TASK REQUIREMENTS
Restating the data exactly is the whole task.

Dataset entries

+ + +

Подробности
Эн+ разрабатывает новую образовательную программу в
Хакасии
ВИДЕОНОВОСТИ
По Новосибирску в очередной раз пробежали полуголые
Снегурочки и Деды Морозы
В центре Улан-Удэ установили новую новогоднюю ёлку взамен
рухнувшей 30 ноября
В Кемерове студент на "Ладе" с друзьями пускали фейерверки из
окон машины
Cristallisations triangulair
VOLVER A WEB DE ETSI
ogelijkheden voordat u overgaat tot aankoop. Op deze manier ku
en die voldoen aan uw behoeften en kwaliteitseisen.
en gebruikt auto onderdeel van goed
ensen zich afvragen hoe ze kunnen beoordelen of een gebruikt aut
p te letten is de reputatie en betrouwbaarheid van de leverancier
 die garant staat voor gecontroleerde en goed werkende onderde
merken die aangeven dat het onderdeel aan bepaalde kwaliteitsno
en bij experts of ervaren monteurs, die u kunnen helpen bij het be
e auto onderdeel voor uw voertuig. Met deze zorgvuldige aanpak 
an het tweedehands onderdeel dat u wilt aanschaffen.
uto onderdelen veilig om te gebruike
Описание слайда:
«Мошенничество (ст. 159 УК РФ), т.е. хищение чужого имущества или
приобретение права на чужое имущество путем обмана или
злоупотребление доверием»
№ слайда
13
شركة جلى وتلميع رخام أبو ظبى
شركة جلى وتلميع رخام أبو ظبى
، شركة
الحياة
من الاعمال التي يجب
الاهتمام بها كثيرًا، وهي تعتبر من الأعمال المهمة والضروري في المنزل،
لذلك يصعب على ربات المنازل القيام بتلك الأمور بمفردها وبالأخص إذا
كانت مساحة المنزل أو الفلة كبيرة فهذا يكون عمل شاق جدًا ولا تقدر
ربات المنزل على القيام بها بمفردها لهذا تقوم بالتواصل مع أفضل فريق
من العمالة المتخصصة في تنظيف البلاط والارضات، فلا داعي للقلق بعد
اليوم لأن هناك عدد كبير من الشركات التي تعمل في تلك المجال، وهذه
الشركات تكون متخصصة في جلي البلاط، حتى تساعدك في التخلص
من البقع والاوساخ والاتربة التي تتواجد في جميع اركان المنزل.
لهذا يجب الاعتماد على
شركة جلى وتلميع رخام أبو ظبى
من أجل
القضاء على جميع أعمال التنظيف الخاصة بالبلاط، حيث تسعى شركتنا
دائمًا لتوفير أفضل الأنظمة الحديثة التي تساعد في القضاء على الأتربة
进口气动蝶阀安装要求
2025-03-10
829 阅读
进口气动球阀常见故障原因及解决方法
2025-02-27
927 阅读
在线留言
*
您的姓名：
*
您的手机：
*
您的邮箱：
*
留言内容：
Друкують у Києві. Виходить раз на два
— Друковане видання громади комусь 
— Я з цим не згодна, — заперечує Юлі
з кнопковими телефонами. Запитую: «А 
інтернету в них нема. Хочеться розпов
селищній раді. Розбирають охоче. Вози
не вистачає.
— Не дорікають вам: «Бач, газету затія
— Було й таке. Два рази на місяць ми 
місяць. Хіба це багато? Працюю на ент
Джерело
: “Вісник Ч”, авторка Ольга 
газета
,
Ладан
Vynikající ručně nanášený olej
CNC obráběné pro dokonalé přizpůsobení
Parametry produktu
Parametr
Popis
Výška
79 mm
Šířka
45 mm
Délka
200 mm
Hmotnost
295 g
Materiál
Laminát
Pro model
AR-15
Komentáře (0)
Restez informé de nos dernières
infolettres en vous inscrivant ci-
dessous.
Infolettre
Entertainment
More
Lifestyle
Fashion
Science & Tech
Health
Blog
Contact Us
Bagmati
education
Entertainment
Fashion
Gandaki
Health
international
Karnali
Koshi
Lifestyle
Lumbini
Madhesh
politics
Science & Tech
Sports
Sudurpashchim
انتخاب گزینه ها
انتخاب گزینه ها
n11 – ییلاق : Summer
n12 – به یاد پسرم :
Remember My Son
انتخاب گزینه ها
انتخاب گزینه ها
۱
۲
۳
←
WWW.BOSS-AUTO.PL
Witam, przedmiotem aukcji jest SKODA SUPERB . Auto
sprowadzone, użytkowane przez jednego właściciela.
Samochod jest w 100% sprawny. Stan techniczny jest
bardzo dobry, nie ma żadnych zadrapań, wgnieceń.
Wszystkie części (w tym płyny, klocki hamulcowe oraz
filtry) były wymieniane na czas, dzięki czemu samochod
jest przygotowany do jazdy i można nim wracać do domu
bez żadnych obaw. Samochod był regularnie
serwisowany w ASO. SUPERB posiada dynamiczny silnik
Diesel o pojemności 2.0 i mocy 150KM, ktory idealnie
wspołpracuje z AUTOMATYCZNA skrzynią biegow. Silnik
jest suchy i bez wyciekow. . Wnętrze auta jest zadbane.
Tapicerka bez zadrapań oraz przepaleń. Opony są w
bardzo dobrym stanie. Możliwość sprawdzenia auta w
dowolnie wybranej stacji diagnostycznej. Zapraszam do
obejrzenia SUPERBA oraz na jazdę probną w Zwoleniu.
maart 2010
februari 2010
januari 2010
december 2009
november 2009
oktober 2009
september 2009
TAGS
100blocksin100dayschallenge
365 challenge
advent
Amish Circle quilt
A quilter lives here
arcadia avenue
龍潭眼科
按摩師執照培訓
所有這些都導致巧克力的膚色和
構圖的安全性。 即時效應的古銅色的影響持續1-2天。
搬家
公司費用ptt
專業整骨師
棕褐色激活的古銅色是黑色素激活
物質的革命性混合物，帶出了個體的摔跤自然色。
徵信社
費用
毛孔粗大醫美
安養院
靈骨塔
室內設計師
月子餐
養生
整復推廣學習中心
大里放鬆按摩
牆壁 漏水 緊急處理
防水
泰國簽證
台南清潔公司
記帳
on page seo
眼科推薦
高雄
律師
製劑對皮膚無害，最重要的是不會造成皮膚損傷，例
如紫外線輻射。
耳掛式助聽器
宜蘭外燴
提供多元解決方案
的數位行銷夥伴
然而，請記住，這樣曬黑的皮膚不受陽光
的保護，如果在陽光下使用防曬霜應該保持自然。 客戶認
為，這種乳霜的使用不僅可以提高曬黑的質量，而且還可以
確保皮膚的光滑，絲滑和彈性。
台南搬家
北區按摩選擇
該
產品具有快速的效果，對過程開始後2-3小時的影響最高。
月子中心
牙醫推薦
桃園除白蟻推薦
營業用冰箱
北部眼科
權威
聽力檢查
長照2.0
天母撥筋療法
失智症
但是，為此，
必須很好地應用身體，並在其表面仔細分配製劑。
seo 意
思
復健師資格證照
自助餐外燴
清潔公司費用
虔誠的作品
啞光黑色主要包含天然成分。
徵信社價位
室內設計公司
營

+ + +

RESULT BELOW
Подробности
Эн+ разрабатывает новую образовательную программу в
Хакасии
ВИДЕОНОВОСТИ
По Новосибирску в очередной раз пробежали полуголые
Снегурочки и Деды Морозы
В центре Улан-Удэ установили новую новогоднюю ёлку взамен
рухнувшей 30 ноября
В Кемерове студент на "Ладе" с друзьями пускали фейерверки из
окон машины
Cristallisations triangulair
VOLVER A WEB DE ETSI
ogelijkheden voordat u overgaat tot aankoop. Op deze manier ku
en die voldoen aan uw behoeften en kwaliteitseisen.
en gebruikt auto onderdeel van goed
ensen zich afvragen hoe ze kunnen beoordelen of een gebruikt aut
p te letten is de reputatie en betrouwbaarheid van de leverancier
 die garant staat voor gecontroleerde en goed werkende onderde
merken die aangeven dat het onderdeel aan bepaalde kwaliteitsno
en bij experts of ervaren monteurs, die u kunnen helpen bij het be
e auto onderdeel voor uw voertuig. Met deze zorgvuldige aanpak 
an het tweedehands onderdeel dat u wilt aanschaffen.
uto onderdelen veilig om te gebruike
Описание слайда:
«Мошенничество (ст. 159 УК РФ), т.е. хищение чужого имущества или
приобретение права на чужое имущество путем обмана или
злоупотребление доверием»
№ слайда
13
شركة جلى وتلميع رخام أبو ظبى
شركة جلى وتلميع رخام أبو ظبى
، شركة
الحياة
من الاعمال التي يجب
الاهتمام بها كثيرًا، وهي تعتبر من الأعمال المهمة والضروري في المنزل،
لذلك يصعب على ربات المنازل القيام بتلك الأمور بمفردها وبالأخص إذا
كانت مساحة المنزل أو الفلة كبيرة فهذا يكون عمل شاق جدًا ولا تقدر
ربات المنزل على القيام بها بمفردها لهذا تقوم بالتواصل مع أفضل فريق
من العمالة المتخصصة في تنظيف البلاط والارضات، فلا داعي للقلق بعد
اليوم لأن هناك عدد كبير من الشركات التي تعمل في تلك المجال، وهذه
الشركات تكون متخصصة في جلي البلاط، حتى تساعدك في التخلص
من البقع والاوساخ والاتربة التي تتواجد في جميع اركان المنزل.
لهذا يجب الاعتماد على
شركة جلى وتلميع رخام أبو ظبى
من أجل
القضاء على جميع أعمال التنظيف الخاصة بالبلاط، حيث تسعى شركتنا
دائمًا لتوفير أفضل الأنظمة الحديثة التي تساعد في القضاء على الأتربة
进口气动蝶阀安装要求
2025-03-10
829 阅读
进口气动球阀常见故障原因及解决方法
2025-02-27
927 阅读
在线留言
*
您的姓名：
*
您的手机：
*
您的邮箱：
*
留言内容：
Друкують у Києві. Виходить раз на два
— Друковане видання громади комусь 
— Я з цим не згодна, — заперечує Юлі
з кнопковими телефонами. Запитую: «А 
інтернету в них нема. Хочеться розпов
селищній раді. Розбирають охоче. Вози
не вистачає.
— Не дорікають вам: «Бач, газету затія
— Було й таке. Два рази на місяць ми 
місяць. Хіба це багато? Працюю на ент
Джерело
: “Вісник Ч”, авторка Ольга 
газета
,
Ладан
Vynikající ručně nanášený olej
CNC obráběné pro dokonalé přizpůsobení
Parametry produktu
Parametr
Popis
Výška
79 mm
Šířka
45 mm
Délka
200 mm
Hmotnost
295 g
Materiál
Laminát
Pro model
AR-15
Komentáře (0)
Restez informé de nos dernières
infolettres en vous inscrivant ci-
dessous.
Infolettre
Entertainment
More
Lifestyle
Fashion
Science & Tech
Health
Blog
Contact Us
Bagmati
education
Entertainment
Fashion
Gandaki
Health
international
Karnali
Koshi
Lifestyle
Lumbini
Madhesh
politics
Science & Tech
Sports
Sudurpashchim
انتخاب گزینه ها
انتخاب گزینه ها
n11 – ییلاق : Summer
n12 – به یاد پسرم :
Remember My Son
انتخاب گزینه ها
انتخاب گزینه ها
۱
۲
۳
←
WWW.BOSS-AUTO.PL
Witam, przedmiotem aukcji jest SKODA SUPERB . Auto
sprowadzone, użytkowane przez jednego właściciela.
Samochod jest w 100% sprawny. Stan techniczny jest
bardzo dobry, nie ma żadnych zadrapań, wgnieceń.
Wszystkie części (w tym płyny, klocki hamulcowe oraz
filtry) były wymieniane na czas, dzięki czemu samochod
jest przygotowany do jazdy i można nim wracać do domu
bez żadnych obaw. Samochod był regularnie
serwisowany w ASO. SUPERB posiada dynamiczny silnik
Diesel o pojemności 2.0 i mocy 150KM, ktory idealnie
wspołpracuje z AUTOMATYCZNA skrzynią biegow. Silnik
jest suchy i bez wyciekow. . Wnętrze auta jest zadbane.
Tapicerka bez zadrapań oraz przepaleń. Opony są w
bardzo dobrym stanie. Możliwość sprawdzenia auta w
dowolnie wybranej stacji diagnostycznej. Zapraszam do
obejrzenia SUPERBA oraz na jazdę probną w Zwoleniu.
maart 2010
februari 2010
januari 2010
december 2009
november 2009
oktober 2009
september 2009
TAGS
100blocksin100dayschallenge
365 challenge
advent
Amish Circle quilt
A quilter lives here
arcadia avenue
龍潭眼科
按摩師執照培訓
所有這些都導致巧克力的膚色和
構圖的安全性。 即時效應的古銅色的影響持續1-2天。
搬家
公司費用ptt
專業整骨師
棕褐色激活的古銅色是黑色素激活
物質的革命性混合物，帶出了個體的摔跤自然色。
徵信社
費用
毛孔粗大醫美
安養院
靈骨塔
室內設計師
月子餐
養生
整復推廣學習中心
大里放鬆按摩
牆壁 漏水 緊急處理
防水
泰國簽證
台南清潔公司
記帳
on page seo
眼科推薦
高雄
律師
製劑對皮膚無害，最重要的是不會造成皮膚損傷，例
如紫外線輻射。
耳掛式助聽器
宜蘭外燴
提供多元解決方案
的數位行銷夥伴
然而，請記住，這樣曬黑的皮膚不受陽光
的保護，如果在陽光下使用防曬霜應該保持自然。 客戶認
為，這種乳霜的使用不僅可以提高曬黑的質量，而且還可以
確保皮膚的光滑，絲滑和彈性。
台南搬家
北區按摩選擇
該
產品具有快速的效果，對過程開始後2-3小時的影響最高。
月子中心
牙醫推薦
桃園除白蟻推薦
營業用冰箱
北部眼科
權威
聽力檢查
長照2.0
天母撥筋療法
失智症
但是，為此，
必須很好地應用身體，並在其表面仔細分配製劑。
seo 意
思
復健師資格證照
自助餐外燴
清潔公司費用
虔誠的作品
啞光黑色主要包含天然成分。
徵信社價位
室內設計公司
營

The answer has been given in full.